### Task requirements
Where a line holds the word "values", copy it from the records.

### Supplied material
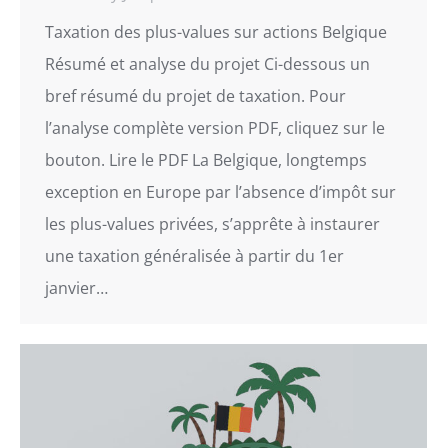
Taxation des plus-values sur actions Belgique
Résumé et analyse du projet Ci-dessous un
bref résumé du projet de taxation. Pour
l’analyse complète version PDF, cliquez sur le
bouton. Lire le PDF La Belgique, longtemps
exception en Europe par l’absence d’impôt sur
les plus-values privées, s’apprête à instaurer
une taxation généralisée à partir du 1er
janvier…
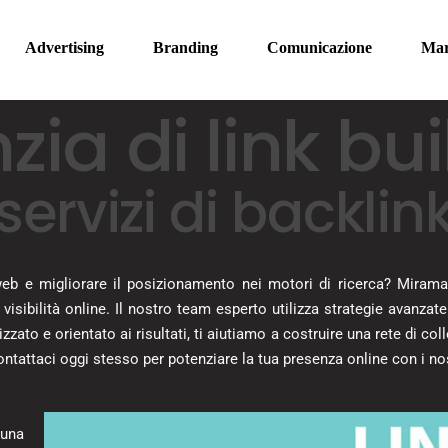
Advertising
Branding
Comunicazione
Mar
ia di link bu
gestione grandi eventi
servizi fotografici
cam
produzioni video
con
servizi di backlin
stampa – allestimenti –
soc
insegne
eb e migliorare il posizionamento nei motori di ricerca? Miramar
i visibilità online. Il nostro team esperto utilizza strategie avanzat
zzato e orientato ai risultati, ti aiutiamo a costruire una rete di c
ontattaci oggi stesso per potenziare la tua presenza online con i nost
 una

### Task output
Taxation des plus-values sur actions Belgique
les plus-values privées, s’apprête à instaurer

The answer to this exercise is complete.